WHAT YOU WILL DO:
The records that follow must be repeated exactly, except for their pictures.
───
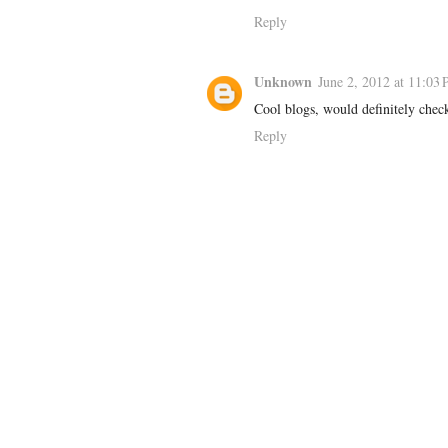
Reply
Unknown
June 2, 2012 at 11:03
Cool blogs, would definitely chec
Reply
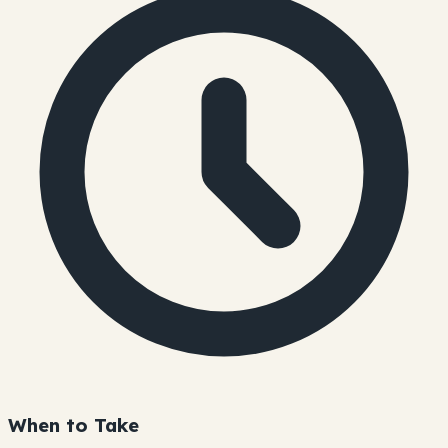
When to Take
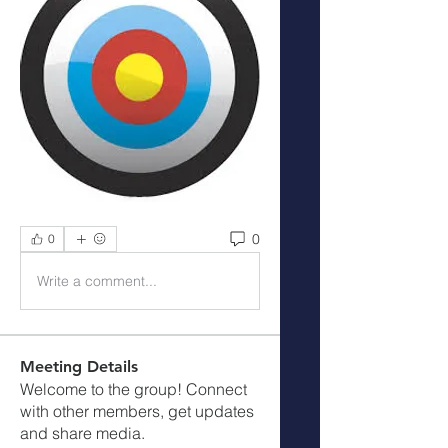
0
0
Write a comment...
Meeting Details
Welcome to the group! Connect
with other members, get updates
and share media.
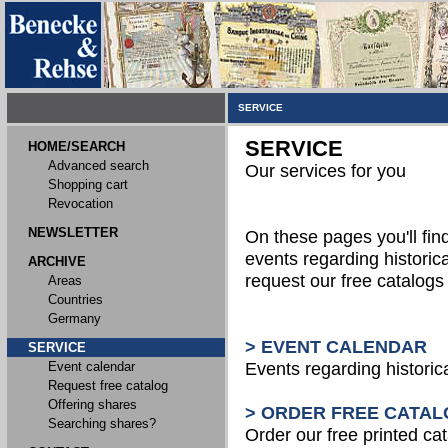
SERVICE
SERVICE
HOME/SEARCH
Advanced search
Our services for you
Shopping cart
Revocation
NEWSLETTER
On these pages you'll fin
events regarding historica
ARCHIVE
request our free catalog
Areas
Countries
Germany
> EVENT CALENDAR
SERVICE
Event calendar
Events regarding historic
Request free catalog
Offering shares
> ORDER FREE CATAL
Searching shares?
Order our free printed ca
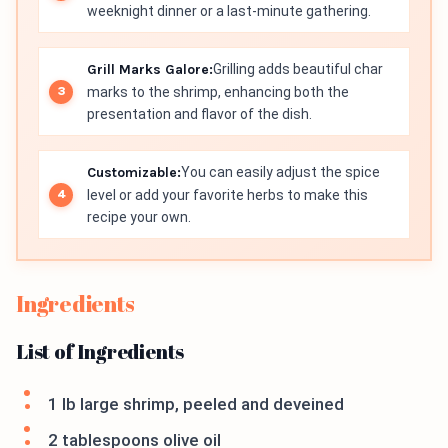
weeknight dinner or a last-minute gathering.
Grill Marks Galore:
Grilling adds beautiful char
marks to the shrimp, enhancing both the
presentation and flavor of the dish.
Customizable:
You can easily adjust the spice
level or add your favorite herbs to make this
recipe your own.
Ingredients
List of Ingredients
1 lb large shrimp, peeled and deveined
2 tablespoons olive oil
───
ANSWER FOR THE TASK:
Reply
Unknown
June 2, 2012 at 11:03
Cool blogs, would definitely chec
Reply
When to Take
0
0
Write a comment...
Meeting Details
Welcome to the group! Connect
with other members, get updates
and share media.
SERVICE
SERVICE
HOME/SEARCH
Advanced search
Our services for you
Shopping cart
Revocation
NEWSLETTER
On these pages you'll fin
events regarding historica
ARCHIVE
request our free catalog
Areas
Countries
Germany
> EVENT CALENDAR
SERVICE
Event calendar
Events regarding historic
Request free catalog
Offering shares
> ORDER FREE CATAL
Searching shares?
Order our free printed ca
weeknight dinner or a last-minute gathering.
Grill Marks Galore:
Grilling adds beautiful char
marks to the shrimp, enhancing both the
presentation and flavor of the dish.
Customizable:
You can easily adjust the spice
level or add your favorite herbs to make this
recipe your own.
Ingredients
List of Ingredients
1 lb large shrimp, peeled and deveined
2 tablespoons olive oil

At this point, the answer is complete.